## Exercise goal
Would you reproduce exactly the lines below from the one holding "imediata para o Move" through the one holding "August 08, 2026", inclusive, and no others?

## The data

= = =

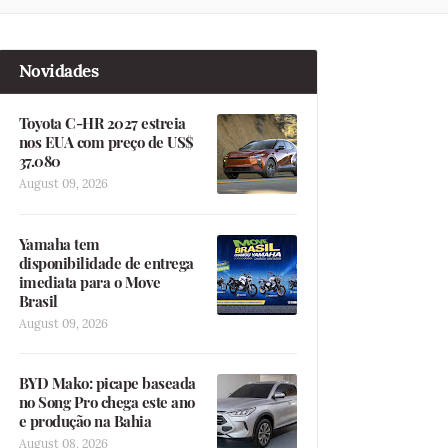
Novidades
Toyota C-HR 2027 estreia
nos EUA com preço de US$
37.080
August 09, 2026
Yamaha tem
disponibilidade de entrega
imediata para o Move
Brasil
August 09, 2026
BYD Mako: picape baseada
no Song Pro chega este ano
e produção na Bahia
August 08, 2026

= = =

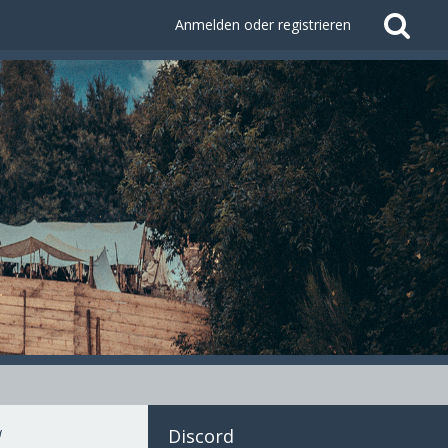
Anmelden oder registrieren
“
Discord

= = =

## Output of the task
imediata para o Move
Brasil
August 09, 2026
BYD Mako: picape baseada
no Song Pro chega este ano
e produção na Bahia
August 08, 2026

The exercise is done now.